*** Opening PROVIDED ENTRIES ***
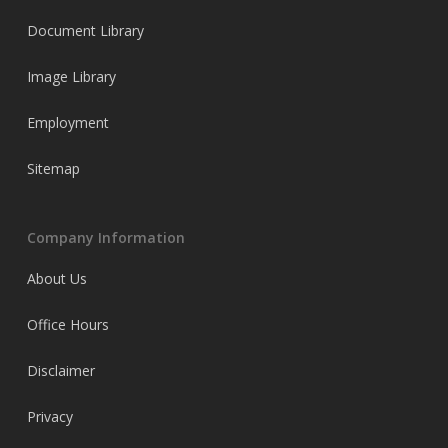
Document Library
Image Library
Employment
Sitemap
Company Information
About Us
Office Hours
Disclaimer
Privacy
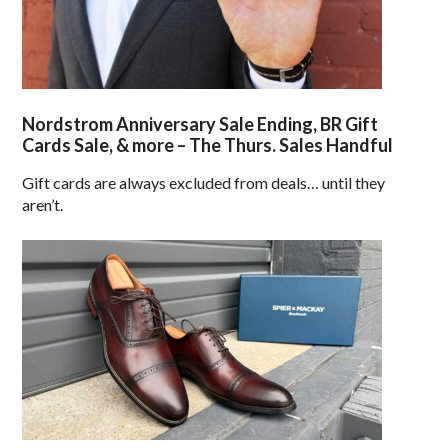
Nordstrom Anniversary Sale Ending, BR Gift
Cards Sale, & more – The Thurs. Sales Handful
Gift cards are always excluded from deals… until they
aren’t.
*** Closing PROVIDED ENTRIES ***
■ **THE TASK**:
A single figure is the whole answer here: the number of lines in the records above that include "Sale".

■ **RESPONSE AREA**:
2